Informal settlements are often missing from the geographic and statistical representation of countries. Nairobi’s informal settlements are no exception. Very little information is available on the quality and quantity of public institutions and amenities, public services, or on the population itself living in the areas. They are often not even represented on official maps.
This invisibility became even more pronounced with the onset of Covid-19 crisis when movement in and around Nairobi, and Kenya, was significantly limited. This lack of free movement introduced yet another problem: due to the travel restrictions, the information flow from these areas also got restricted to an extent.
Social media, such as WhatsApp, Facebook, and Twitter filled in the gap of missing information but, while these tools do a great job of enabling easier public sharing, the information itself remains scattered through the interest groups. If you’re not a part of the group, you simply miss out.
In order to understand what our friends and co-workers, their families, and communities are going through, we needed to consolidate all the information in one spot in an easy, accessible way.

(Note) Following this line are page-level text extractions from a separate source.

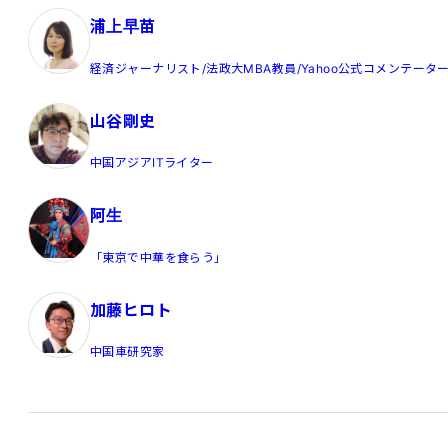
浦上早苗
経済ジャーナリスト/法政大MBA教員/Yahoo公式コメンテータ
山谷剛史
中国アジアITライター
阿生
「東京で中華を食らう」
加藤ヒロト
中国車研究家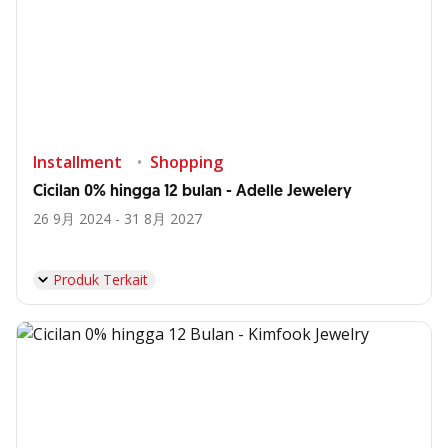
Installment
Shopping
Cicilan 0% hingga 12 bulan - Adelle Jewelery
26 9月 2024 - 31 8月 2027
Produk Terkait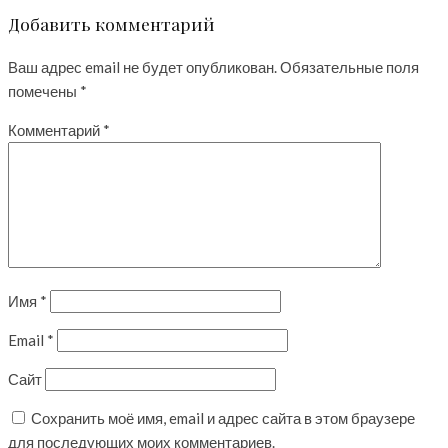
Добавить комментарий
Ваш адрес email не будет опубликован.
Обязательные поля
помечены
*
Комментарий
*
Имя
*
Email
*
Сайт
Сохранить моё имя, email и адрес сайта в этом браузере
для последующих моих комментариев.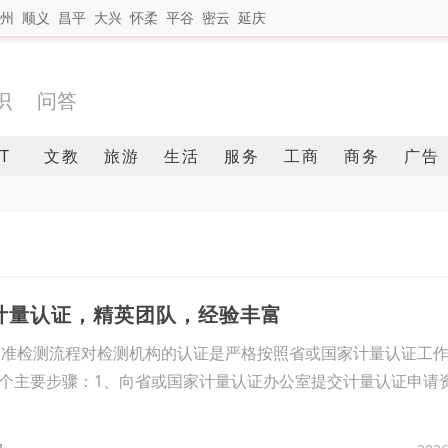
州
顺义
昌平
大兴
怀柔
平谷
密云
延庆
识
问答
IT
文教
旅游
生活
服务
工商
商务
广告
A计量认证，精英团队，经验丰富
标准检测流程对检测机构的认证是严格按照省或国家计量认证工
个主要步骤：1、向省或国家计量认证办公室提交计量认证申请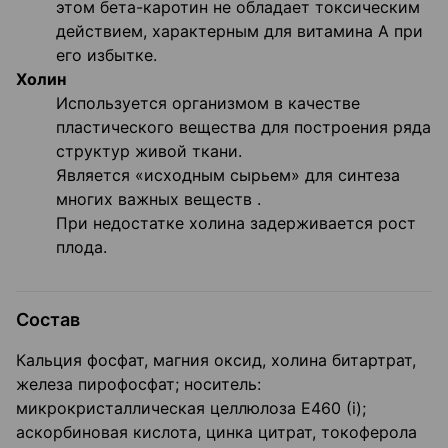
этом бета-каротин не обладает токсическим
действием, характерным для витамина А при
его избытке.
Холин
Используется организмом в качестве
пластического вещества для построения ряда
структур живой ткани.
Является «исходным сырьем» для синтеза
многих важных веществ .
При недостатке холина задерживается рост
плода.
Cостав
Кальция фосфат, магния оксид, холина битартрат,
железа пирофосфат; носитель:
микрокристаллическая целлюлоза Е460 (i);
аскорбиновая кислота, цинка цитрат, токоферола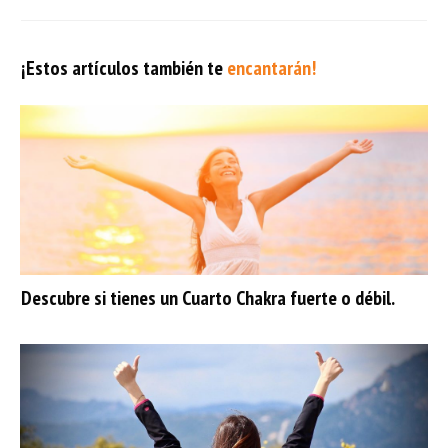
¡Estos artículos también te
encantarán!
Descubre si tienes un Cuarto Chakra fuerte o débil.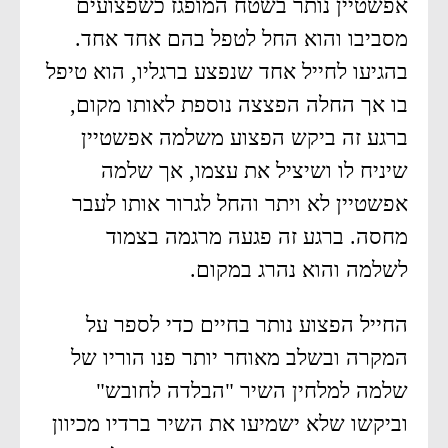
אפשטיין נותר בשטח המופגז כשפצועים
מסביבו והוא החל לטפל בהם אחד אחד.
בהגיעו לחייל אחד שנפצע ברגליו, הוא טיפל
בו אך החלה הפצצה נוספת לאותו מקום,
ברגע זה ביקש הפצוע משלמה אפשטיין
שיניח לו ושיציל את עצמו, אך שלמה
אפשטיין לא ויתר והחל לגרור אותו לעבר
מחסה. ברגע זה פגעה מרגמה בצמוד
לשלמה והוא נהרג במקום.
החייל הפצוע נותר בחיים כדי לספר על
המקרה ובשלב מאוחר יותר פנו הוריו של
שלמה למלחין השיר "הבלדה לחובש"
וביקשו שלא ישמיעו את השיר ברדיו מכיוון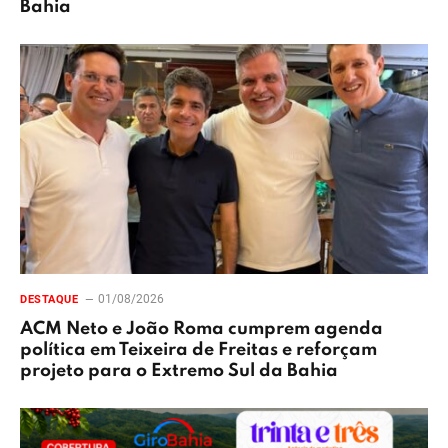
Bahia
01/08/2026
DESTAQUE
ACM Neto e João Roma cumprem agenda
política em Teixeira de Freitas e reforçam
projeto para o Extremo Sul da Bahia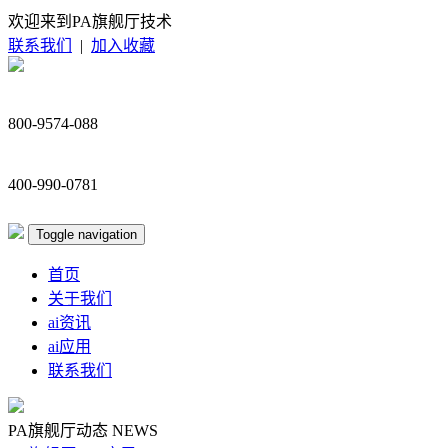
欢迎来到PA旗舰厅技术
联系我们
|
加入收藏
800-9574-088
400-990-0781
Toggle navigation
首页
关于我们
ai资讯
ai应用
联系我们
PA旗舰厅动态
NEWS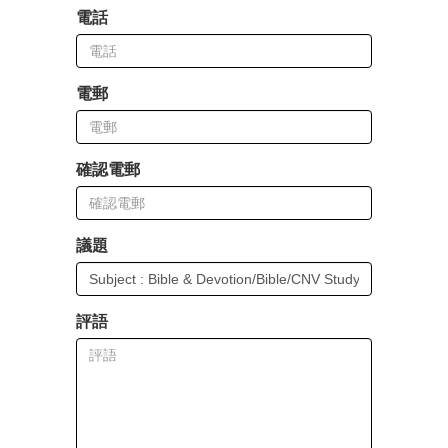
電話
電郵
確認電郵
議題
評語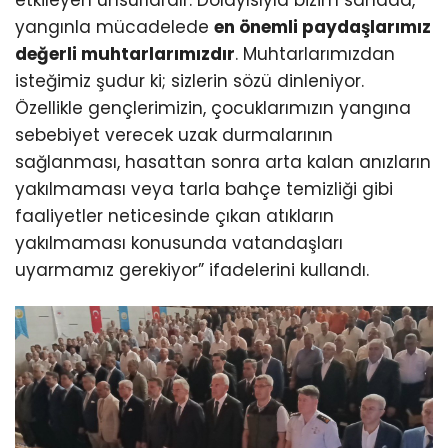
yangınla mücadelede
en önemli paydaşlarımız
değerli muhtarlarımızdır
. Muhtarlarımızdan
isteğimiz şudur ki; sizlerin sözü dinleniyor.
Özellikle gençlerimizin, çocuklarımızın yangına
sebebiyet verecek uzak durmalarının
sağlanması, hasattan sonra arta kalan anızların
yakılmaması veya tarla bahçe temizliği gibi
faaliyetler neticesinde çıkan atıkların
yakılmaması konusunda vatandaşları
uyarmamız gerekiyor” ifadelerini kullandı.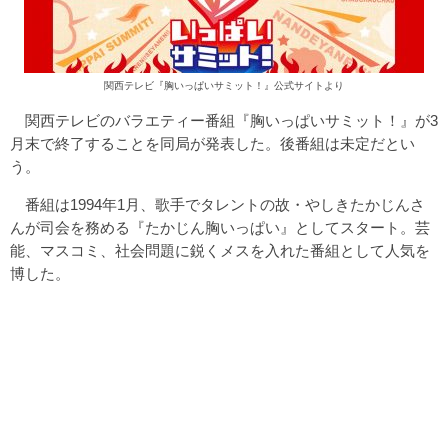
関西テレビ『胸いっぱいサミット！』公式サイトより
関西テレビのバラエティー番組『胸いっぱいサミット！』が3
月末で終了することを同局が発表した。後番組は未定だとい
う。
番組は1994年1月、歌手でタレントの故・やしきたかじんさ
んが司会を務める『たかじん胸いっぱい』としてスタート。芸
能、マスコミ、社会問題に鋭くメスを入れた番組として人気を
博した。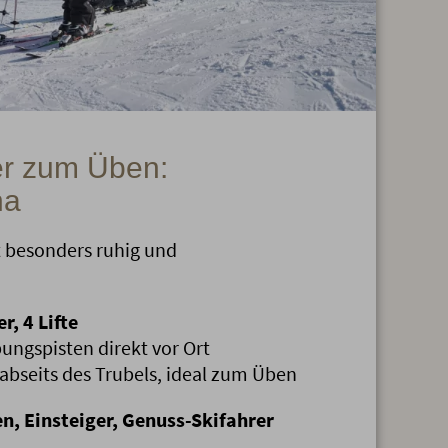
er zum Üben:
na
t besonders ruhig und
r, 4 Lifte
ungspisten direkt vor Ort
abseits des Trubels, ideal zum Üben
en, Einsteiger, Genuss-Skifahrer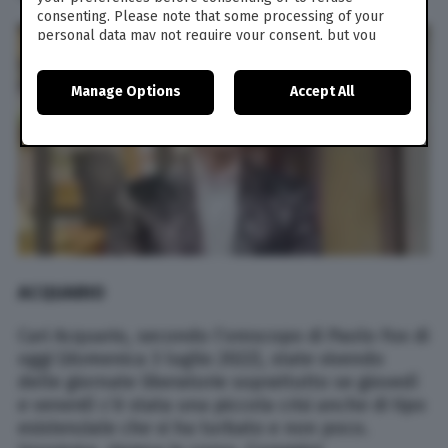
consenting. Please note that some processing of your
personal data may not require your consent, but you
have a right to object to such processing. Your
preferences will apply to this website only. You can
Manage Options
Accept All
change your preferences or withdraw your consent at
any time by returning to this site and clicking the
privacy
policy
button at the bottom of the webpage.
ACQUARIO
Cari Acquario, secondo l’oroscopo di Paolo Fox di
oggi (domenica 3 luglio 2022), state vivendo
delle giornate liberatorie soprattutto se giovedì
e venerdì c’è stata una piccola crisi anche di tipo
esistenziale che vi ha turbato e non poco.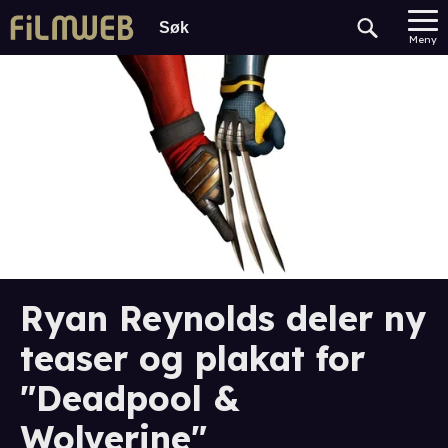
Meny
Ryan Reynolds deler ny
teaser og plakat for
"Deadpool &
Wolverine"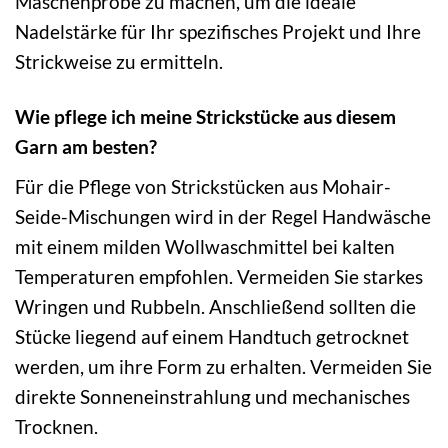
Maschenprobe zu machen, um die ideale
Nadelstärke für Ihr spezifisches Projekt und Ihre
Strickweise zu ermitteln.
Wie pflege ich meine Strickstücke aus diesem
Garn am besten?
Für die Pflege von Strickstücken aus Mohair-
Seide-Mischungen wird in der Regel Handwäsche
mit einem milden Wollwaschmittel bei kalten
Temperaturen empfohlen. Vermeiden Sie starkes
Wringen und Rubbeln. Anschließend sollten die
Stücke liegend auf einem Handtuch getrocknet
werden, um ihre Form zu erhalten. Vermeiden Sie
direkte Sonneneinstrahlung und mechanisches
Trocknen.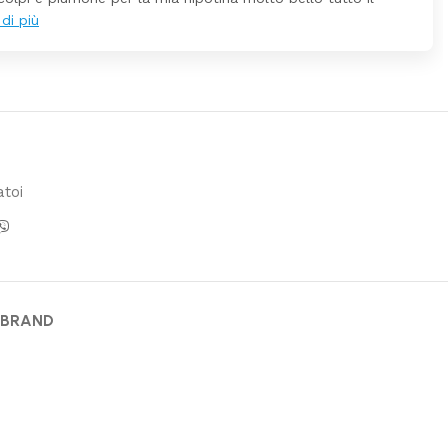
atoi
 BRAND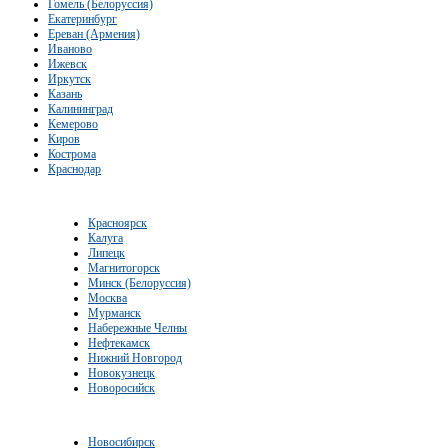
Гомель (Белоруссия)
Екатеринбург
Ереван (Армения)
Иваново
Ижевск
Иркутск
Казань
Калининград
Кемерово
Киров
Кострома
Краснодар
Красноярск
Калуга
Липецк
Магнитогорск
Минск (Белоруссия)
Москва
Мурманск
Набережные Челны
Нефтекамск
Нижний Новгород
Новокузнецк
Новоросийск
Новосибирск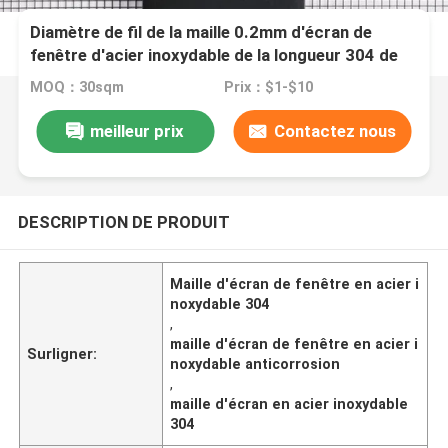
Diamètre de fil de la maille 0.2mm d'écran de
fenêtre d'acier inoxydable de la longueur 304 de
1m-300m
MOQ：30sqm
Prix：$1-$10
meilleur prix
Contactez nous
DESCRIPTION DE PRODUIT
Maille d'écran de fenêtre en acier i
noxydable 304
,
maille d'écran de fenêtre en acier i
Surligner:
noxydable anticorrosion
,
maille d'écran en acier inoxydable
304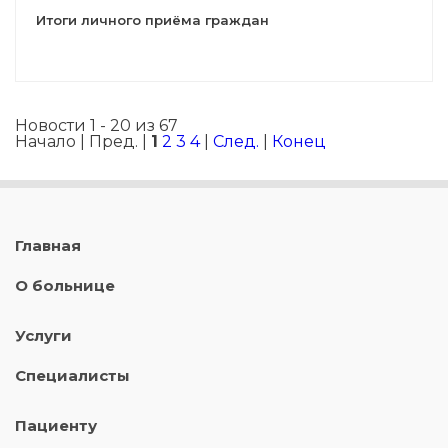
Итоги личного приёма граждан
Новости 1 - 20 из 67
Начало | Пред. |
1
2
3
4
|
След.
|
Конец
Главная
О больнице
Услуги
Специалисты
Пациенту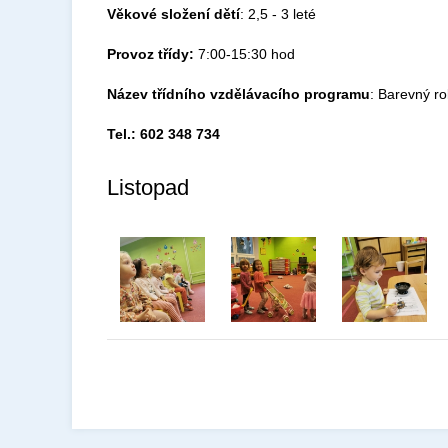
Věkové složení dětí
: 2,5 - 3 leté
Provoz třídy:
7:00-15:30 hod
Název třídního vzdělávacího programu
: Barevný r
Tel.: 602 348 734
Listopad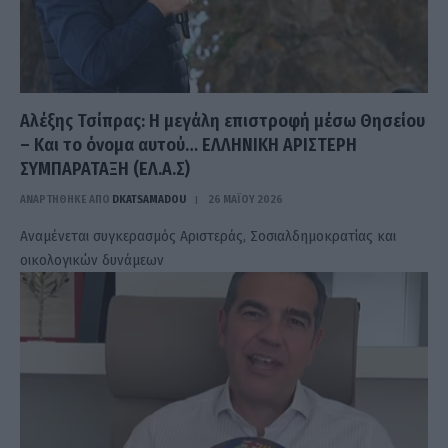
Αλέξης Τσίπρας: Η μεγάλη επιστροφή μέσω Θησείου
– Και το όνομα αυτού… ΕΛΛΗΝΙΚΗ ΑΡΙΣΤΕΡΗ
ΣΥΜΠΑΡΑΤΑΞΗ (ΕΛ.Α.Σ)
ΑΝΑΡΤΗΘΗΚΕ ΑΠΟ
DKATSAMADOU
26 ΜΑΪ́ΟΥ 2026
Αναμένεται συγκερασμός Αριστεράς, Σοσιαλδημοκρατίας και
οικολογικών δυνάμεων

Mtaa is an application we developed to conduct a quick scan of the area where we plan to work. Users send texts, together with a location and an “emotion” attached to the location. Everyone is free to send whatever message they wish. The messages are open, without censorship or rules of what should be posted. We keep it this way because at the moment we rely on trusted sources for information and we don’t see the need to censor anything. We love such qualitative data because we love stories and stories of what is going on in informal settlements are often lacking.
Then, the pandemic hit.
As a company focused on community data collection, we had to find a way to support our colleagues, enable safe data collection, and still center community experiences.
Mtaa enabled us to do so.
Our friends utilize the platform to send messages – safely from their homes – about experiences they and their communities are facing. These friends are trusted reporters, many of whom have worked with or been trained by us before, sharing experiences of the neighborhoods that are otherwise often missing from representation.
Currently, they’ve sent about 500 messages from Mathare, Kibera, Kariobangi, Kawangware, City Centre, Ngong Road, Mukuru, and Umoja neighborhoods in Nairobi. The messages range from day-to-day interactions, reports of extreme kindness and sacrifice, small acts of daily life like painting graffiti and making of music videos, to talking about crime and lack of essential services, such as access to water and food.
Water situation is very dire here. We have gone so long without water services and where one gets some, the community scrambles and struggles with high cost and long queues in order to access the commodity.
Thievery activities taking place due to lack of finaces and very limited job opportunities. Especially now it is really bad along the roads.
We must emphasize that no one is asked to, nor needs to, go and collect data outside the safety of their homes. The only rule is that they send whatever they want whenever they want it: rumors, feelings, and other relevant messages as and when they see fit.
Woke up, all good! Good morning Mlango! Hii Covid imekuja sana waaaaah!!!
We are now working on various analyses and visualizations of data to identify hot-spots, priority areas, and main issues in each community based on this incoming information. One of the visualizations – an interactive map of messages received and their locations – can be seen below. Now, our job is to analyze and share the information with relevant actors providing services on the ground. In the end, the goal is to make this information useful.